What would be the best way to achieve this? There is no hardware firewall in front of it. IPTables? Or some easier solution, maybe via ConfigServer Firewall (CSF)?

iptables -A INPUT -s sourceip -j ACCEPT
iptables -A INPUT -j DROP

Repeat the first line for all your IP you want to have access from.
That's it, all other traffic will be dropped.

Make sure that you'll not leave your own server unaccessible from remote
I think all of us have such the experience at least once!

Take a look here for few examples of iptables, it can help you a bit.

LiteServer

@raindog308 said:
Have you run CSF on non-cPanel boxes? I've used it with cPanel but I've never tried it standalone.

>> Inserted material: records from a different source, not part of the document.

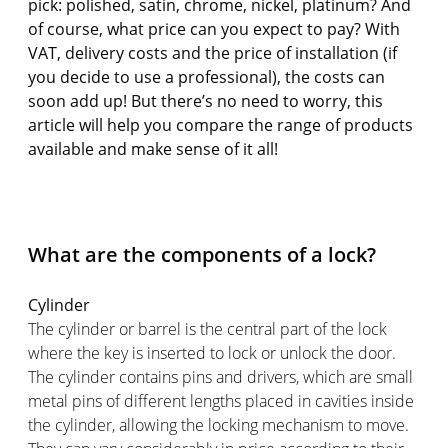
pick: polished, satin, chrome, nickel, platinum? And
of course, what price can you expect to pay? With
VAT, delivery costs and the price of installation (if
you decide to use a professional), the costs can
soon add up! But there’s no need to worry, this
article will help you compare the range of products
available and make sense of it all!
What are the components of a lock?
Cylinder
The cylinder or barrel is the central part of the lock
where the key is inserted to lock or unlock the door.
The cylinder contains pins and drivers, which are small
metal pins of different lengths placed in cavities inside
the cylinder, allowing the locking mechanism to move.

I agree - CSF is good stuff.

Yes I used CSF several times on standalone servers. Made a lot of people happy with CSF + Webmin for easy management.
Works the same in standalone mode. And using the Webmin module gives the user the same look/feeling as the CSF module for CPanel/DirectAdmin :-).
A lot of features within CSF are overkill for an average Linux user, but still... it's a great all-in-one solution with plenty of (custom) features. And it's even free!

raindog308

gexacor said: Make sure that you'll not leave your own server unaccessible from remote I think all of us have such the experience at least once!

A nice trick is to use at or cron to put a "turn off iptables" run 5 minutes in the future, then try your changes. Just make sure to disable the "turn off" script once you're happy with your rules.